Comment s’assurer de la véracité d’une image si le sujet est un phénomène que l’on peine à définir, subjectif par essence ? Est-ce qu’on peut identifier et définir l’amour avec une image ? Voilà un sujet aussi vaste que complexe. Et c’est certainement pour cela qu’il fascine spectateurs, artistes, et curateurs depuis la nuit des temps. « Lorsqu’on partage des morceaux de musique, on assume une appropriation des paroles. C’est ainsi qu’on essaye d’exprimer nos sentiments, nos émotions. » Et s’il en était de même avec l’image ? La réflexion s’est amorcée il y a quelques années, aux côtés de deux artistes, aujourd’hui exposés à la MEP. « Ce n’est pas possible que je sois voyeuse de ma propre vie », lui rapporte un jour Nan Goldin à l’occasion d’une exposition sur le voyeurisme, Exposed, à la Tate Modern. À cela s’ajoute un commentaire de Nobuyoshi Araki, au sujet de son Sentimental Journey et sa femme Yoko. « Quand je regarde ces photographies, je me dis que l’amour en est absent, que d’une certaine façon, je n’ai pas réussi à le capturer », confie le photographe japonais.
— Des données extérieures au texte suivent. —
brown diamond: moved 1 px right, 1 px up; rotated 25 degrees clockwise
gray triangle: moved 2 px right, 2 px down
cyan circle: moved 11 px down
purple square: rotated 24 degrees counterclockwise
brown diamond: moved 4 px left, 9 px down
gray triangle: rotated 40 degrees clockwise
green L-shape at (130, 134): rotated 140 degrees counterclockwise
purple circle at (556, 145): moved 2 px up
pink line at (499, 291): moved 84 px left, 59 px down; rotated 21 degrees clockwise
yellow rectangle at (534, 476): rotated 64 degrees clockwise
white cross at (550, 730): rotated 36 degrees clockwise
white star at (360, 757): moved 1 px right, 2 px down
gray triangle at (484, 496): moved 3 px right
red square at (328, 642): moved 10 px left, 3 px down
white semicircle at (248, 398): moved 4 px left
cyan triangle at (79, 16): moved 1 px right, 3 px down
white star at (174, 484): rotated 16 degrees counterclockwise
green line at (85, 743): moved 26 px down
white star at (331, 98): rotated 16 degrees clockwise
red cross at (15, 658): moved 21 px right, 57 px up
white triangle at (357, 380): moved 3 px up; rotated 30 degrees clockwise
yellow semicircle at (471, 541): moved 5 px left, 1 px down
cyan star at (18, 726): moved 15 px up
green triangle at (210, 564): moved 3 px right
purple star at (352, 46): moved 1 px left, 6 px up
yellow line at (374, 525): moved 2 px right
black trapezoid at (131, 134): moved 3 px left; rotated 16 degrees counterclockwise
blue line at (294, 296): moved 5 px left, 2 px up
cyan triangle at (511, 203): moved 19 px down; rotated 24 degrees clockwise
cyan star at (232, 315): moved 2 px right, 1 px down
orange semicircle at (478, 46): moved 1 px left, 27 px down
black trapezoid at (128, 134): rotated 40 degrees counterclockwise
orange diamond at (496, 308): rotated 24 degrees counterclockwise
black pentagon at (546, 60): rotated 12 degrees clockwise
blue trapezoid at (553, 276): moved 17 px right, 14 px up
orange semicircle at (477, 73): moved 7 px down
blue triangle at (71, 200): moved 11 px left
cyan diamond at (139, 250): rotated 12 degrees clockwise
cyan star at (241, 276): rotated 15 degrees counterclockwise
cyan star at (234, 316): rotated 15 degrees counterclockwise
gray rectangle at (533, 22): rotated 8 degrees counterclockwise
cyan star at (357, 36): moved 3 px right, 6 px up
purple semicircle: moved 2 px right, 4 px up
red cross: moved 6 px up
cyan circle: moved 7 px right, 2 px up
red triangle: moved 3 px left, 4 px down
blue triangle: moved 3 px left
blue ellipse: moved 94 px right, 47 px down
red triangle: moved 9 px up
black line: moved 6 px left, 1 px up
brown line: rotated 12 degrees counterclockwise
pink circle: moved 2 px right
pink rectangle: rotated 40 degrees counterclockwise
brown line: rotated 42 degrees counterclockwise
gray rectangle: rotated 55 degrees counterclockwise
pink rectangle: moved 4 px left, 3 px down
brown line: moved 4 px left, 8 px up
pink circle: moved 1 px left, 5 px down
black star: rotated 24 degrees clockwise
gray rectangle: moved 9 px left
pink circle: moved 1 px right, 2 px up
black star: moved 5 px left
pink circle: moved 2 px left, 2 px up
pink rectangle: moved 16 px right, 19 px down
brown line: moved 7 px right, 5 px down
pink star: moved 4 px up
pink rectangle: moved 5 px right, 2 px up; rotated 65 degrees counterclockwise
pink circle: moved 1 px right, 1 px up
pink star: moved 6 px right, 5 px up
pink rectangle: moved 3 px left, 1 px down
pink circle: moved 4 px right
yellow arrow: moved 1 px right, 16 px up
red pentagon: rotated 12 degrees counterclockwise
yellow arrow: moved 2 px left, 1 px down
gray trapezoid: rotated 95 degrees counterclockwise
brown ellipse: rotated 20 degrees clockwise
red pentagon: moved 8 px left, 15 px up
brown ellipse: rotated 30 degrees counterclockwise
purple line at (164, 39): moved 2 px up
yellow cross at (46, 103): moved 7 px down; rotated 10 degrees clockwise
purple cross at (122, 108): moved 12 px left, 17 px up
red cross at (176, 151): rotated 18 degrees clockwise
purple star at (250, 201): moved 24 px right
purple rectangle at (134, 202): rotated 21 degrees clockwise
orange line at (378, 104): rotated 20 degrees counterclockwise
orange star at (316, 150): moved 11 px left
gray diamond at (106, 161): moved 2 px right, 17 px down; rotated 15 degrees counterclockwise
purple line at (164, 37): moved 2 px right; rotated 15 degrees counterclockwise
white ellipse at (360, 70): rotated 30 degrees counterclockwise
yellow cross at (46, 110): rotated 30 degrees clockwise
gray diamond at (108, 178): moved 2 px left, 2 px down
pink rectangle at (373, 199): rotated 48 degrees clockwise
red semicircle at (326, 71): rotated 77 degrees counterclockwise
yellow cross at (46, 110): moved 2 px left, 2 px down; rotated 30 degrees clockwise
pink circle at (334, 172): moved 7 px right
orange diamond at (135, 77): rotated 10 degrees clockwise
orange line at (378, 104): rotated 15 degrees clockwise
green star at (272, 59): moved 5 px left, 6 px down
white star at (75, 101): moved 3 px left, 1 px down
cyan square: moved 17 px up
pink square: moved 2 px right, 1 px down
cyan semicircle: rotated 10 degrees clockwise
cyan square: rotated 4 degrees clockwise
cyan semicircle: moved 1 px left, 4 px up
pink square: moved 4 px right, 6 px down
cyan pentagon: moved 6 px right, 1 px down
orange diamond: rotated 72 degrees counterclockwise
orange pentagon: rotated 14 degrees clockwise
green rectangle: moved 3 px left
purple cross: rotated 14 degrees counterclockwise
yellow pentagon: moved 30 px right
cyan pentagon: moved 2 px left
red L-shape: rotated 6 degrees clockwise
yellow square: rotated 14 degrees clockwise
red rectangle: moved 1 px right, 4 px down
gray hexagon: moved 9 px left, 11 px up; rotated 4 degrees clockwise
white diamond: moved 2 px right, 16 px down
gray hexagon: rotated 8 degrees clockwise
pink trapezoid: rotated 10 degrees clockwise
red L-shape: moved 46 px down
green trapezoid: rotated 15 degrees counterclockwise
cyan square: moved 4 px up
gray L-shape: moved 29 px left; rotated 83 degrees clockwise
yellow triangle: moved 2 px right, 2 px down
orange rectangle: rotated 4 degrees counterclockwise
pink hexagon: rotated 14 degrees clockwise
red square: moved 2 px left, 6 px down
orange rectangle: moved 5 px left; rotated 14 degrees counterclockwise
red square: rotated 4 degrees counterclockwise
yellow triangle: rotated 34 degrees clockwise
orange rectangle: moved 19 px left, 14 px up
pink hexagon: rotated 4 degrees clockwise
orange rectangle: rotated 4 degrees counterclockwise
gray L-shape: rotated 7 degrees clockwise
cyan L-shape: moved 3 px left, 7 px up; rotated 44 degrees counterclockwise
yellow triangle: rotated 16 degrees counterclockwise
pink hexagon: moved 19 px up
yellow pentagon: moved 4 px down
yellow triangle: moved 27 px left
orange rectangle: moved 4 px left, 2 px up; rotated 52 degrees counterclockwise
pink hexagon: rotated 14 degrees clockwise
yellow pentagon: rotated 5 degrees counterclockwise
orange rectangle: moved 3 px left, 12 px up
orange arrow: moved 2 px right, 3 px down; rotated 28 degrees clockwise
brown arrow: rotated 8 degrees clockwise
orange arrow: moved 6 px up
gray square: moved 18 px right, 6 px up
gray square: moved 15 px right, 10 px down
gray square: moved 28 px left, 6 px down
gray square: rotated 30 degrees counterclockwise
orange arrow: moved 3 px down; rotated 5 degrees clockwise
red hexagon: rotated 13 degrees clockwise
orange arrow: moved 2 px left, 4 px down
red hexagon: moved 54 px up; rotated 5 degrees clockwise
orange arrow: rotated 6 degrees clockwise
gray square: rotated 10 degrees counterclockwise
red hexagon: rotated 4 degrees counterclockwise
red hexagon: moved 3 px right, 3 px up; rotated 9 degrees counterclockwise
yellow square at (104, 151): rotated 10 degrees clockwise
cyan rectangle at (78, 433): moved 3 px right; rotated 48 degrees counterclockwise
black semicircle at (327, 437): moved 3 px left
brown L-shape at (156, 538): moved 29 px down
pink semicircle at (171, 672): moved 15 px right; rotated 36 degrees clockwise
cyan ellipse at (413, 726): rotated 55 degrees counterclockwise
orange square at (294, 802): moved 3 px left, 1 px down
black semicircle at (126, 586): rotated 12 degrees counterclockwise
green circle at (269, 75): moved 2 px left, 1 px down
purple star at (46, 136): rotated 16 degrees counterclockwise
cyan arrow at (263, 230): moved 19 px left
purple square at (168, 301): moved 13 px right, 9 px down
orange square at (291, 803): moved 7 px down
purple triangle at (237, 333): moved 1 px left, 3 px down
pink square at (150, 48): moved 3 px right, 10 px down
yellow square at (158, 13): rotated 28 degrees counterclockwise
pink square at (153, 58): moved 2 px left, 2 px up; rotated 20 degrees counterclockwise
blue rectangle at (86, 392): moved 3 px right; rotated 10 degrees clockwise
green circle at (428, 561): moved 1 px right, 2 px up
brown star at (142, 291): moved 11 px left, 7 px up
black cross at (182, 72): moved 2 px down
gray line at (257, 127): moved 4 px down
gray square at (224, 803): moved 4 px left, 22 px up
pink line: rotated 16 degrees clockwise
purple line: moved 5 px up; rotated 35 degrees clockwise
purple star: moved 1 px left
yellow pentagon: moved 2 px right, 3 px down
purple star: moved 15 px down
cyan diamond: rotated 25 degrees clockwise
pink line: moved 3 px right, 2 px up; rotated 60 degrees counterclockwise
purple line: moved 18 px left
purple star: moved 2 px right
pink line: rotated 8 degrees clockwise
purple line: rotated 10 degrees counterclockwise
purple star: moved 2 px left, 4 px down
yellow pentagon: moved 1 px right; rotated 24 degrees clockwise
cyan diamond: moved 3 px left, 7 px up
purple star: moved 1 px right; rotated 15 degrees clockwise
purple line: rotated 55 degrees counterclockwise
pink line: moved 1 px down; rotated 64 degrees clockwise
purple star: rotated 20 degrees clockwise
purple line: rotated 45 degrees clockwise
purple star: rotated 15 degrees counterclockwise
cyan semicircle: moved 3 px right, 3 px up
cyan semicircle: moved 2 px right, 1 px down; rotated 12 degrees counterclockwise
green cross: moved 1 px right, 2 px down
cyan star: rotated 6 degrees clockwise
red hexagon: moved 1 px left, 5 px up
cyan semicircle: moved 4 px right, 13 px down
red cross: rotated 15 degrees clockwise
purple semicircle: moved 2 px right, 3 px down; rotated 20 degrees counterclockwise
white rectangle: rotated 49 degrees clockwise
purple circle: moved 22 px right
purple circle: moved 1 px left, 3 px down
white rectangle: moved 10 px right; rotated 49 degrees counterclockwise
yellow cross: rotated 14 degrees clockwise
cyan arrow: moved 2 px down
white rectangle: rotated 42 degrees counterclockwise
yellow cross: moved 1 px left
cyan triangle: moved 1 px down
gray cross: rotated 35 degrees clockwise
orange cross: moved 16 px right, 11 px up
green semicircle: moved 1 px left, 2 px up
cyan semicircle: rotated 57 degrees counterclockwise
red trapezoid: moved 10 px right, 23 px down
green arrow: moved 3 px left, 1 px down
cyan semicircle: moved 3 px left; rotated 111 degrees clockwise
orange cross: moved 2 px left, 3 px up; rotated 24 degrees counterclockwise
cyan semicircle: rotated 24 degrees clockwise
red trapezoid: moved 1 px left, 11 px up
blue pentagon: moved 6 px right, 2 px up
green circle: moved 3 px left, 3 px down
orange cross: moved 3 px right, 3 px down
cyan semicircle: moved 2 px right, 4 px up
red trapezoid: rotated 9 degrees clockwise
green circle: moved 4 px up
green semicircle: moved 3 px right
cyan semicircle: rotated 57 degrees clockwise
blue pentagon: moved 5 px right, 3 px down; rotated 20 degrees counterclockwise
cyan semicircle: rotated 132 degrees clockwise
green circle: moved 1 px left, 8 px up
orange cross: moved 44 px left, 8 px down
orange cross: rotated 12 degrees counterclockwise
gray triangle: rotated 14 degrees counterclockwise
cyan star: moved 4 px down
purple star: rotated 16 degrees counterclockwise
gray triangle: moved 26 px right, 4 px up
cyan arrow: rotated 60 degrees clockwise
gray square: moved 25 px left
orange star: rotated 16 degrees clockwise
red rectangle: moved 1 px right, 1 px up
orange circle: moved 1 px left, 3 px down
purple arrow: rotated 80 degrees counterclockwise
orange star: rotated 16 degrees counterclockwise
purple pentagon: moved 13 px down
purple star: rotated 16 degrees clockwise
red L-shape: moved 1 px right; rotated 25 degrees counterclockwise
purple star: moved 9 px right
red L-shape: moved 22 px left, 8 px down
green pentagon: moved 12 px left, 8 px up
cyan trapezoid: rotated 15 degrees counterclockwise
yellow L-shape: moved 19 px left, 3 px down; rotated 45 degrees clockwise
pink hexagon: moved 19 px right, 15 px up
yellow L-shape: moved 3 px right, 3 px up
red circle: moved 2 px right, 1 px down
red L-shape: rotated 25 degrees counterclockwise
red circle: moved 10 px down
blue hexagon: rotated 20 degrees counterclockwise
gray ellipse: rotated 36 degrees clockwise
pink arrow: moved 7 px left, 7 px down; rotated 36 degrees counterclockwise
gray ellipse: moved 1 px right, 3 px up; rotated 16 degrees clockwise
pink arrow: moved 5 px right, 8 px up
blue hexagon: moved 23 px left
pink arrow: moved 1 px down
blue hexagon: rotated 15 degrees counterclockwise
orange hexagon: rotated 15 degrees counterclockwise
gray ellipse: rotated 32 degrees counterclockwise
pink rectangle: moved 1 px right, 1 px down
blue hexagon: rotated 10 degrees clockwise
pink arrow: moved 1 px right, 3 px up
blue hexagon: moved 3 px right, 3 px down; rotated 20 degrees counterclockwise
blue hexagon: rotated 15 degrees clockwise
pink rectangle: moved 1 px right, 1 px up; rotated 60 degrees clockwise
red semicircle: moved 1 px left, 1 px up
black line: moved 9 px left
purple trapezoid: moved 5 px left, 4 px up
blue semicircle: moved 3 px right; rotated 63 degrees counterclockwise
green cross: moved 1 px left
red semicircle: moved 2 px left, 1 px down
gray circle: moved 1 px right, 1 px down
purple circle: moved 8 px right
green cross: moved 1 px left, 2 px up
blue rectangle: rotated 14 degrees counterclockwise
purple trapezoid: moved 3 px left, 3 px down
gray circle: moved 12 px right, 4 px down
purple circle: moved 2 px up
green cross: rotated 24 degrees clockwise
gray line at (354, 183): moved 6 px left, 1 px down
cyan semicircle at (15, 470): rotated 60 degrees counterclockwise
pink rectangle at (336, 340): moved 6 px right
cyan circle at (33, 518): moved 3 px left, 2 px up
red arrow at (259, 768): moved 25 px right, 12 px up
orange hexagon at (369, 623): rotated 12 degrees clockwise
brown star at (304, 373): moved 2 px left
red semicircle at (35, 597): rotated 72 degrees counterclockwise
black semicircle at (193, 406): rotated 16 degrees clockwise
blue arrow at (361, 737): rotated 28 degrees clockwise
© Nobuyoshi Araki / courtoisie Taka Ishii Gallery
Témoins privilégiés
Dans l’esprit d’une cassette audio, les regards s’enchaînent, compilés en une face A – 1950-2000 – et une face B – 2000 à aujourd’hui. « Tous ont en commun d’être généreux. Les artistes présentés ici ont pris le risque de nous accueillir dans leur intimité », précise le commissaire. Une intimité différente selon le sujet photographié ou encore l’époque. « Je ne vois aucune différence dans la façon de photographier selon le genre de l’artiste. Il m’est par exemple impossible de déceler quelque chose relevant du féminin dans une image d’Hideka Tonomura. En revanche, les écritures se distinguent selon les générations », ajoute-t-il. Pourtant, face aux tirages de René Groebli, Nan Goldin, Lary Clark ou encore Lin Zhipeng, intimité rime avec radicalité. Le premier photographie sa bien-aimée Rita, dans une douce proximité. Dans L’Œil de l’amour, le photographe français documente le romantisme d’une chambre d’hôtel, et des fragments de vie de son amoureuse. Lin Zhipeng contourne les pièges de la censure chinoise et capture sa vie amoureuse et ses expériences sexuelles. Sally Mann et Hervé Guibert proposent quant à eux une vision plus contemplative de l’intimité. Avec Proud Flesh, la photographe révèle son mari malade et vulnérable, et le lien puissant qui les unit. Hervé Guibert sublime son amant Thierry – le repère, l’ami, le personnage principal – dans une série dédiée. Les duos JH Engström et Margot Wallard et RongRong&Inri ont quant à eux choisi de photographier leur histoire d’amour, à deux, en offrant des moments tantôt charnels, tantôt spirituels. Sans complexe, ils nous confortent dans notre position de témoins privilégiés. Maladie, dépendance, passion brulante, libéralisation des mœurs… Love songs, c’est aussi une invitation à nous immerger dans nos propres romances. Un voyage intérieur qu’il est possible de mener en musique – de New Order à Nick Cave, en passant par Gainsbourg – puisque Simon Baker, DJ dans une autre vie, a constitué une playlist pour l’occasion.
Love Songs, photographies de l’intime, co-édité par l’Atelier EXB et la MEP, 45 €, 224 p.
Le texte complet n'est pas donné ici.